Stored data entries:
━━━━━━━━━━━━━━━━

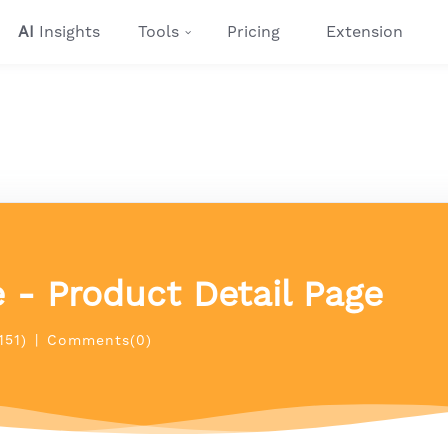
AI
Insights
Tools
Pricing
Extension
 - Product Detail Page
151)
|
Comments(0)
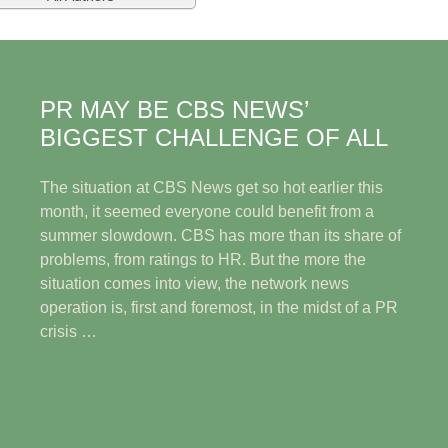
PR MAY BE CBS NEWS’
BIGGEST CHALLENGE OF ALL
The situation at CBS News get so hot earlier this
month, it seemed everyone could benefit from a
summer slowdown. CBS has more than its share of
problems, from ratings to HR. But the more the
situation comes into view, the network news
operation is, first and foremost, in the midst of a PR
crisis …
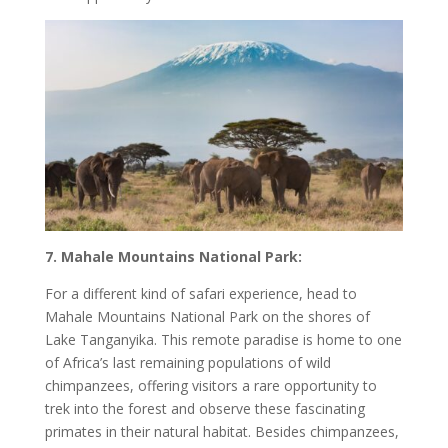
7. Mahale Mountains National Park:
For a different kind of safari experience, head to
Mahale Mountains National Park on the shores of
Lake Tanganyika. This remote paradise is home to one
of Africa’s last remaining populations of wild
chimpanzees, offering visitors a rare opportunity to
trek into the forest and observe these fascinating
primates in their natural habitat. Besides chimpanzees,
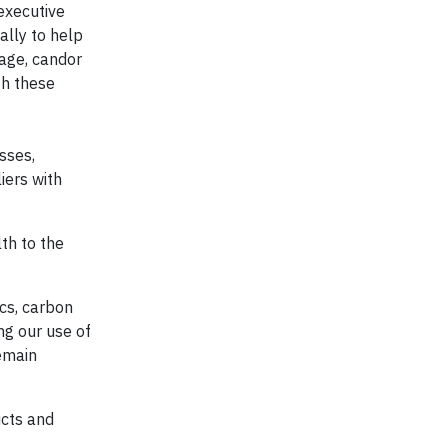
executive
ally to help
age, candor
th these
sses,
iers with
th to the
cs, carbon
ng our use of
emain
ucts and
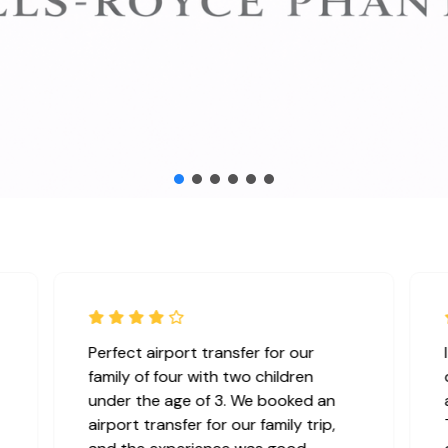
Perfect airport transfer for our
family of four with two children
under the age of 3. We booked an
airport transfer for our family trip,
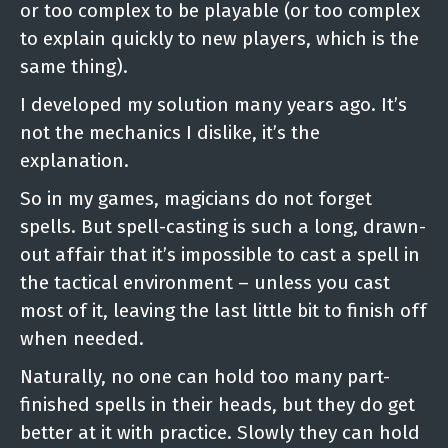
or too complex to be playable (or too complex
to explain quickly to new players, which is the
same thing).
I developed my solution many years ago. It’s
not the mechanics I dislike, it’s the
explanation.
So in my games, magicians do not forget
spells. But spell-casting is such a long, drawn-
out affair that it’s impossible to cast a spell in
the tactical environment – unless you cast
most of it, leaving the last little bit to finish off
when needed.
Naturally, no one can hold too many part-
finished spells in their heads, but they do get
better at it with practice. Slowly they can hold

━━━━━━━━━━━━━━━━

Leaving out the pictures, repeat all of the entries exactly.

AI
Insights
Tools
Pricing
Extension
 - Product Detail Page
151)
|
Comments(0)
PR MAY BE CBS NEWS’
BIGGEST CHALLENGE OF ALL
The situation at CBS News get so hot earlier this
month, it seemed everyone could benefit from a
summer slowdown. CBS has more than its share of
problems, from ratings to HR. But the more the
situation comes into view, the network news
operation is, first and foremost, in the midst of a PR
crisis …
7. Mahale Mountains National Park:
For a different kind of safari experience, head to
Mahale Mountains National Park on the shores of
Lake Tanganyika. This remote paradise is home to one
of Africa’s last remaining populations of wild
chimpanzees, offering visitors a rare opportunity to
trek into the forest and observe these fascinating
primates in their natural habitat. Besides chimpanzees,
executive
ally to help
age, candor
th these
sses,
iers with
th to the
cs, carbon
ng our use of
emain
ucts and
Perfect airport transfer for our
family of four with two children
under the age of 3. We booked an
airport transfer for our family trip,
or too complex to be playable (or too complex
to explain quickly to new players, which is the
same thing).
I developed my solution many years ago. It’s
not the mechanics I dislike, it’s the
explanation.
So in my games, magicians do not forget
spells. But spell-casting is such a long, drawn-
out affair that it’s impossible to cast a spell in
the tactical environment – unless you cast
most of it, leaving the last little bit to finish off
when needed.
Naturally, no one can hold too many part-
finished spells in their heads, but they do get
better at it with practice. Slowly they can hold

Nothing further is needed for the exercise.